Learn to extract information from the launch vehicle, acquire experience and knowledge, and combine it with intelligent control technology to realize self-learning ability, so as to continuously "grow".

  In addition, the rocket must have lifelong learning, and the control system has also put forward the "one-time design, life-long application" requirement, which requires it to have the ability to cover the entire model life cycle with one design.

  For the learning carrier rocket, the intelligent control system architecture is the foundation, the intelligent control algorithm based on full life cycle data is the core, and the strong computing power based on the intelligent algorithm is the carrier.

my country has made certain progress and strive to have the ability to learn by 2025

  my country has made some progress in the exploration and application of relevant technologies for learning launch vehicles.

The reporter learned that the Beijing Aerospace Automatic Control Research Institute team has begun to improve my country's in-service carrier rockets and popularize their learning capabilities.

  On July 9 and October 12, 2020, my country successively launched the Long March 3B carrier rocket from the Xichang Satellite Launch Center.

In addition to sending the satellite into the scheduled orbit for these two missions, the research team of Beijing Aerospace Automatic Control Research Institute also carried typical power failure identification and guidance control reconstruction technology on the arrow, successfully completing the flight test verification.

  "It can be said that the Long March IIIB carrier rocket has certain intelligent features." Yu Chunmei said.

At present, the improvement of the Long March IIIB launch vehicle only modifies the algorithm, and all perceptions are still through the original components.

In the future, if we want to improve more thoroughly, we need to add detection methods to the arrows.

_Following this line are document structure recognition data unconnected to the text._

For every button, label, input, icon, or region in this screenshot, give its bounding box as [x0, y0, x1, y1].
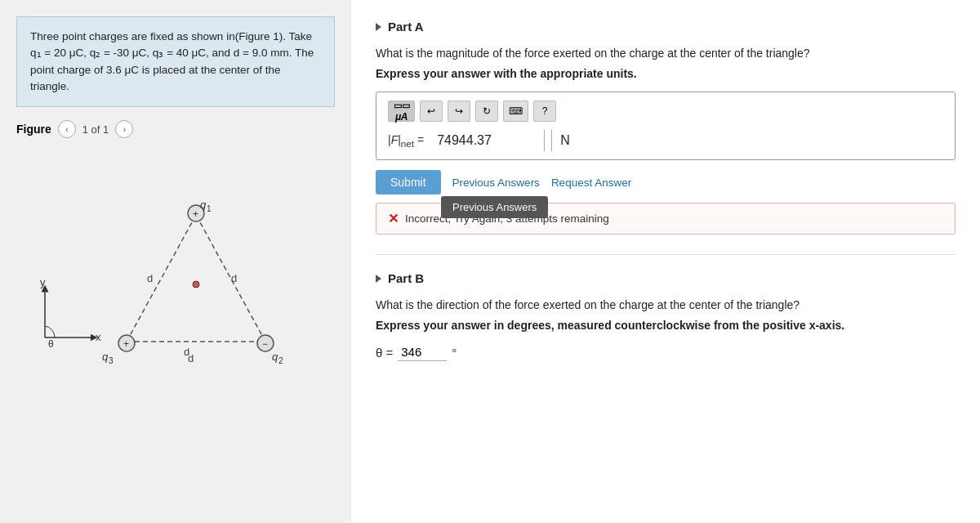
part-b-input-row: θ = ° [376, 343, 956, 361]
problem-statement: Three point charges are fixed as shown i… [16, 16, 335, 107]
section-divider [376, 254, 956, 255]
help-button[interactable]: ? [533, 101, 556, 122]
prev-figure-button[interactable]: ‹ [58, 120, 76, 138]
svg-text:+: + [123, 338, 129, 350]
answer-input-row: |F|net = N [388, 130, 943, 151]
part-b-toggle[interactable] [376, 275, 381, 283]
theta-input[interactable] [398, 343, 447, 361]
next-figure-button[interactable]: › [115, 120, 133, 138]
right-panel: Part A What is the magnitude of the forc… [351, 0, 980, 523]
formula-button[interactable]: ▭▭μA [388, 101, 415, 122]
refresh-icon: ↻ [483, 105, 491, 117]
part-b-header: Part B [376, 271, 956, 285]
help-icon: ? [542, 105, 548, 117]
keyboard-button[interactable]: ⌨ [503, 101, 528, 122]
svg-text:q: q [272, 351, 278, 363]
svg-text:x: x [96, 331, 101, 343]
svg-text:d: d [188, 352, 194, 364]
part-a-header: Part A [376, 20, 956, 34]
redo-icon: ↪ [455, 105, 463, 117]
formula-icon: ▭▭μA [394, 101, 409, 123]
part-b-question: What is the direction of the force exert… [376, 297, 956, 314]
figure-canvas: x y θ d d d + q 1 [16, 141, 335, 507]
figure-label-row: Figure ‹ 1 of 1 › [16, 120, 335, 138]
svg-line-6 [127, 215, 196, 342]
force-label: |F|net = [388, 133, 424, 149]
part-b-title: Part B [388, 271, 424, 285]
part-a-toggle[interactable] [376, 23, 381, 31]
previous-answers-link[interactable]: Previous Answers [452, 177, 540, 189]
svg-text:3: 3 [109, 356, 114, 365]
figure-area: Figure ‹ 1 of 1 › x y [16, 120, 335, 507]
toolbar-row: ▭▭μA ↩ ↪ ↻ ⌨ ? [388, 101, 943, 122]
keyboard-icon: ⌨ [509, 105, 523, 117]
incorrect-icon: ✕ [388, 211, 399, 226]
degree-symbol: ° [452, 346, 457, 360]
svg-text:+: + [193, 208, 198, 220]
svg-text:−: − [262, 338, 268, 350]
part-a-answer-box: ▭▭μA ↩ ↪ ↻ ⌨ ? |F|net [376, 92, 956, 160]
submit-row: Submit Previous Answers Request Answer P… [376, 170, 956, 194]
refresh-button[interactable]: ↻ [475, 101, 498, 122]
part-a-section: Part A What is the magnitude of the forc… [376, 20, 956, 235]
svg-text:1: 1 [207, 204, 212, 213]
part-a-title: Part A [388, 20, 424, 34]
page-indicator: 1 of 1 [82, 123, 109, 136]
svg-text:d: d [231, 272, 237, 284]
force-unit: N [551, 130, 573, 151]
svg-text:y: y [40, 276, 46, 288]
part-a-express: Express your answer with the appropriate… [376, 67, 956, 80]
svg-text:q: q [200, 199, 207, 211]
problem-text-content: Three point charges are fixed as shown i… [30, 30, 314, 92]
redo-button[interactable]: ↪ [448, 101, 470, 122]
figure-label: Figure [16, 123, 51, 136]
figure-svg: x y θ d d d + q 1 [16, 141, 335, 370]
svg-text:θ: θ [48, 338, 54, 350]
previous-answers-dropdown: Previous Answers [441, 196, 548, 218]
part-b-section: Part B What is the direction of the forc… [376, 271, 956, 361]
theta-label: θ = [376, 346, 393, 360]
undo-icon: ↩ [427, 105, 435, 117]
left-panel: Three point charges are fixed as shown i… [0, 0, 351, 523]
part-a-question: What is the magnitude of the force exert… [376, 45, 956, 62]
undo-button[interactable]: ↩ [420, 101, 443, 122]
svg-point-24 [193, 281, 199, 288]
svg-text:d: d [147, 272, 153, 284]
svg-text:2: 2 [278, 356, 283, 365]
force-input[interactable] [430, 130, 545, 151]
part-b-express: Express your answer in degrees, measured… [376, 319, 956, 332]
svg-text:q: q [102, 351, 109, 363]
request-answer-link[interactable]: Request Answer [551, 177, 631, 189]
submit-button[interactable]: Submit [376, 170, 441, 194]
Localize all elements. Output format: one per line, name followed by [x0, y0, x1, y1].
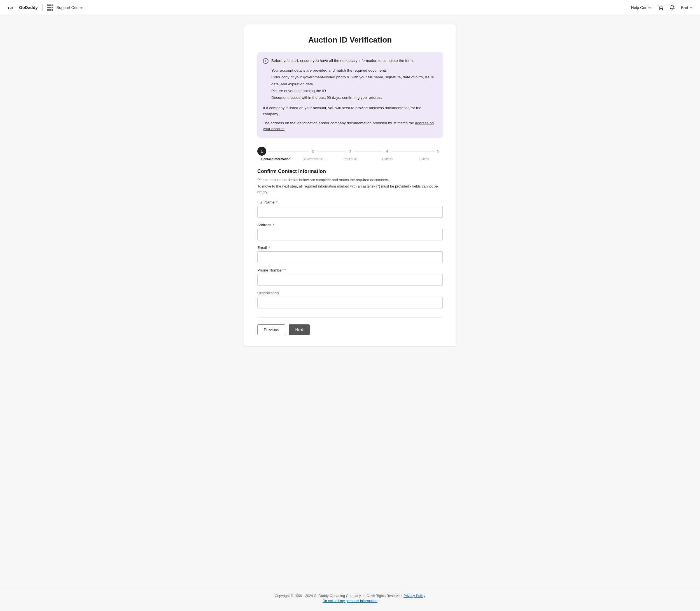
account-details-link[interactable]: Your account details — [271, 68, 305, 73]
step-item-1: 2Government ID — [294, 147, 331, 161]
step-label-4: Submit — [420, 157, 429, 161]
user-name: Bart — [681, 5, 688, 10]
notification-icon[interactable] — [669, 4, 675, 11]
list-item: Picture of yourself holding the ID — [271, 88, 436, 94]
step-item-2: 3Proof of ID — [332, 147, 368, 161]
page-title: Auction ID Verification — [257, 35, 443, 45]
form-label-organization: Organization — [257, 291, 443, 295]
form-label-full_name: Full Name * — [257, 200, 443, 204]
logo-area: GD GoDaddy — [7, 2, 38, 13]
form-desc1: Please ensure the details below are comp… — [257, 177, 443, 183]
para2-after: . — [285, 127, 286, 131]
step-item-0: 1Contact Information — [257, 147, 294, 161]
svg-point-3 — [662, 9, 663, 10]
list-item: Your account details are provided and ma… — [271, 67, 436, 74]
step-item-3: 4Address — [368, 147, 406, 161]
info-box: i Before you start, ensure you have all … — [257, 53, 443, 138]
input-organization[interactable] — [257, 297, 443, 309]
form-area: Confirm Contact Information Please ensur… — [257, 168, 443, 335]
step-line-right-0 — [266, 151, 294, 151]
svg-point-2 — [660, 9, 660, 10]
step-circle-0: 1 — [257, 147, 266, 155]
step-line-left-3 — [368, 151, 382, 151]
grid-icon[interactable] — [47, 4, 53, 11]
header-divider — [42, 4, 43, 11]
form-group-email: Email * — [257, 245, 443, 263]
cart-icon[interactable] — [657, 4, 663, 11]
step-line-left-1 — [294, 151, 308, 151]
info-box-header: i Before you start, ensure you have all … — [263, 58, 436, 64]
step-line-right-1 — [318, 151, 332, 151]
step-item-4: 5Submit — [406, 147, 443, 161]
form-section-title: Confirm Contact Information — [257, 168, 443, 174]
list-item: Color copy of your government-issued pho… — [271, 74, 436, 88]
para2-before: The address on the identification and/or… — [263, 121, 415, 125]
form-label-phone_number: Phone Number * — [257, 268, 443, 272]
step-circle-1: 2 — [309, 147, 318, 155]
step-line-right-3 — [391, 151, 406, 151]
step-line-left-4 — [406, 151, 434, 151]
form-desc2: To move to the next step, all required i… — [257, 184, 443, 195]
step-label-0: Contact Information — [261, 157, 291, 161]
help-center-link[interactable]: Help Center — [631, 5, 652, 10]
header-right: Help Center Bart — [631, 4, 693, 11]
chevron-down-icon — [689, 5, 693, 10]
svg-text:GD: GD — [8, 6, 13, 10]
main-content: Auction ID Verification i Before you sta… — [0, 15, 700, 588]
info-box-para2: The address on the identification and/or… — [263, 120, 436, 132]
do-not-sell-link[interactable]: Do not sell my personal information — [323, 599, 377, 603]
input-full_name[interactable] — [257, 206, 443, 218]
form-label-address: Address * — [257, 223, 443, 227]
info-list: Your account details are provided and ma… — [263, 67, 436, 101]
step-line-right-2 — [354, 151, 368, 151]
next-button[interactable]: Next — [289, 324, 310, 335]
footer: Copyright © 1999 - 2024 GoDaddy Operatin… — [0, 588, 700, 608]
step-circle-2: 3 — [346, 147, 354, 155]
step-line-left-2 — [332, 151, 346, 151]
main-card: Auction ID Verification i Before you sta… — [244, 24, 456, 346]
required-star-email: * — [267, 245, 270, 250]
user-menu[interactable]: Bart — [681, 5, 693, 10]
info-box-intro: Before you start, ensure you have all th… — [271, 58, 414, 63]
logo-text: GoDaddy — [19, 5, 38, 10]
input-phone_number[interactable] — [257, 274, 443, 286]
step-label-1: Government ID — [302, 157, 323, 161]
form-group-organization: Organization — [257, 291, 443, 309]
required-star-phone_number: * — [283, 268, 286, 272]
form-fields: Full Name *Address *Email *Phone Number … — [257, 200, 443, 309]
list-item: Document issued within the past 90 days,… — [271, 94, 436, 101]
header-left: GD GoDaddy Support Center — [7, 2, 83, 13]
info-icon: i — [263, 58, 268, 64]
input-address[interactable] — [257, 229, 443, 240]
step-circle-3: 4 — [382, 147, 391, 155]
button-row: Previous Next — [257, 317, 443, 335]
step-label-3: Address — [381, 157, 393, 161]
input-email[interactable] — [257, 251, 443, 263]
info-box-para1: If a company is listed on your account, … — [263, 105, 436, 117]
step-label-2: Proof of ID — [343, 157, 358, 161]
footer-line2: Do not sell my personal information — [4, 599, 696, 603]
form-group-address: Address * — [257, 223, 443, 240]
previous-button[interactable]: Previous — [257, 324, 285, 335]
required-star-address: * — [272, 223, 274, 227]
footer-copyright: Copyright © 1999 - 2024 GoDaddy Operatin… — [4, 594, 696, 598]
header: GD GoDaddy Support Center Help Center — [0, 0, 700, 15]
form-group-full_name: Full Name * — [257, 200, 443, 218]
godaddy-logo-icon: GD — [7, 2, 17, 13]
support-center-label: Support Center — [57, 5, 83, 10]
required-star-full_name: * — [275, 200, 278, 204]
copyright-text: Copyright © 1999 - 2024 GoDaddy Operatin… — [275, 594, 402, 598]
step-circle-4: 5 — [434, 147, 443, 155]
form-label-email: Email * — [257, 245, 443, 250]
form-group-phone_number: Phone Number * — [257, 268, 443, 286]
stepper: 1Contact Information2Government ID3Proof… — [257, 147, 443, 161]
privacy-policy-link[interactable]: Privacy Policy — [404, 594, 425, 598]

  For the development of learning launch vehicles, the research team has formulated a "two-step" plan: to have strong adaptability in 2020, which means that the rocket will have stronger adaptability in some failure situations and can continue to fly; strive to 2025 Having the ability to learn every year means that my country’s main carrier rockets in service will initially have the ability to learn.

  In addition, the concept of being able to learn will also be incorporated into the development of my country's research carrier rocket.